**Assigned task**: Search the data for the string "votre" and gather each line it is in.

(Entries taken from a collection)
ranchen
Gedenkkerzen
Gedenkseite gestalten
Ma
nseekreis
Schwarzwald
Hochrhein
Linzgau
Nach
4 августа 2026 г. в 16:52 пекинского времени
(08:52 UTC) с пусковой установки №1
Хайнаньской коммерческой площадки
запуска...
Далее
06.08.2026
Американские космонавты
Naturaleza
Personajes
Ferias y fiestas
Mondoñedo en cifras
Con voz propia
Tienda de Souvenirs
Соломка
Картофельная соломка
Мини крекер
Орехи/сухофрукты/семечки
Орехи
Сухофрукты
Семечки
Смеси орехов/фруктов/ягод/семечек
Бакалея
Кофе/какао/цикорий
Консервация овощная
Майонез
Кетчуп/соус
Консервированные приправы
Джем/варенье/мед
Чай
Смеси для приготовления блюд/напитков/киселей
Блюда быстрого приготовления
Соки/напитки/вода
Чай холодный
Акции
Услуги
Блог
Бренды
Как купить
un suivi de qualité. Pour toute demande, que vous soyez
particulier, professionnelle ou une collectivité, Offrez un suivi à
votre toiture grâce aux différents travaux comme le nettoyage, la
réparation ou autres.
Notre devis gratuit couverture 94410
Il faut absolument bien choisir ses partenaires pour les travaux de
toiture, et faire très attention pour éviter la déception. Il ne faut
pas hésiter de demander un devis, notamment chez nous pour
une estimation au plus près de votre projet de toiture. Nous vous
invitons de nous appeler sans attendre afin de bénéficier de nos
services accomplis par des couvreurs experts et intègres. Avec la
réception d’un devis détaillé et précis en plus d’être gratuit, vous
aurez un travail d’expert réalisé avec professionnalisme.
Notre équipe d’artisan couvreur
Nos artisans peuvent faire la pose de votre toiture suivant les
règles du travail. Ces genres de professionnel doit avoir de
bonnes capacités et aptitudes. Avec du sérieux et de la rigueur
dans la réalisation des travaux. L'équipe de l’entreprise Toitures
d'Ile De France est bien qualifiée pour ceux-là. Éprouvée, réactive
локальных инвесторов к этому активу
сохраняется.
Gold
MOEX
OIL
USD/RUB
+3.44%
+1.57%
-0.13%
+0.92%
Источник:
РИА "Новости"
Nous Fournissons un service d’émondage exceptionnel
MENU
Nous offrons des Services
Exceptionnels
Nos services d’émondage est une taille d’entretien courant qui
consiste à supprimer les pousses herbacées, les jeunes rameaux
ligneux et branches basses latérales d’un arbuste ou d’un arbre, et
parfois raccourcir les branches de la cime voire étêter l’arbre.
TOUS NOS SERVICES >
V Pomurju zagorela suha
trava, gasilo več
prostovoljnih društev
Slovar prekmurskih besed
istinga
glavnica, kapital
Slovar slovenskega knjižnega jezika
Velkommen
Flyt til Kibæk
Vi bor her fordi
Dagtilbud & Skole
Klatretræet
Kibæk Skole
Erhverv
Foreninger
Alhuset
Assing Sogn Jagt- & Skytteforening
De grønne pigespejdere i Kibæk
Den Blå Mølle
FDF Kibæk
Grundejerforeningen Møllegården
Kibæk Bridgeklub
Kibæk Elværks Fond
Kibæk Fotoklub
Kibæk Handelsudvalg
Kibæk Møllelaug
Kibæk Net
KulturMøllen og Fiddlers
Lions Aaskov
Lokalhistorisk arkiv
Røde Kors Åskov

**Answer to this task**:
votre toiture grâce aux différents travaux comme le nettoyage, la
une estimation au plus près de votre projet de toiture. Nous vous
Nos artisans peuvent faire la pose de votre toiture suivant les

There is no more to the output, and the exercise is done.